8.30.2009

The Drive-by Photo Tourist

I plan on making a camera, a front car bumper camera that captures the events of the low road at 192 frames per second. So that the next time I drive from Michigan to Tennessee or from Tennessee to Michigan I will have visual documentation of the distinct variations in road kill along that particular North/South route. Michigan deer is far messier (I drove over fifty yards of entrails and blood coming up I-69 near Coldwater and then encountered four other blood-splattered sections before Lansing) than Arkansas armadillos (they just hang out on the side of the road stiff, like footballs with claws, moving only if caught by the wind of an eighteen-wheeler) but both are alluring animals- dead or alive.
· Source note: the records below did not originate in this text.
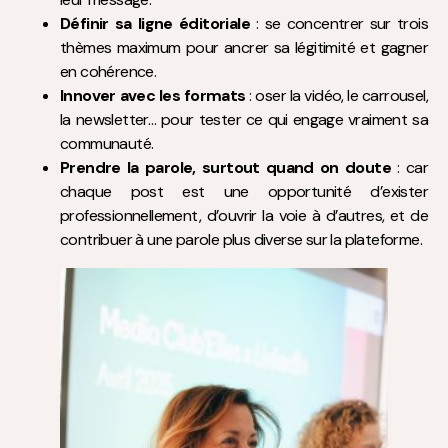
Définir sa ligne éditoriale
: se concentrer sur trois
thèmes maximum pour ancrer sa légitimité et gagner
en cohérence.
Innover avec les formats
: oser la vidéo, le carrousel,
la newsletter… pour tester ce qui engage vraiment sa
communauté.
Prendre la parole, surtout quand on doute
: car
chaque post est une opportunité d’exister
professionnellement, d’ouvrir la voie à d’autres, et de
contribuer à une parole plus diverse sur la plateforme.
I’d like to have a camera covering the low road because I pretty much have the high road under control. I am able to take pictures, text, administer eye drops, and sharpen pencils while driving.

I was in Northern Indiana by the time the sun started to come up and turn Muncie into a setting straight out of a Dutch landscape (or an Enya CD cover):

SUNRISEdrive

There is no other way to see the midwest farm country. I know this because I grew up there and all the farmers got up early not just because it is a good time to milk cows but because it looks cool.

And it is all about looks in the end. It was a little over a year ago in Badwater Basin when Bethany and I discovered our true vocational calling, capturing sunsets in our hearts. Sunrises are sunsets somewhere so these count too:

P1200729

P1200731

Roadkill to hippy in one entry. I’m available for your next dinner party.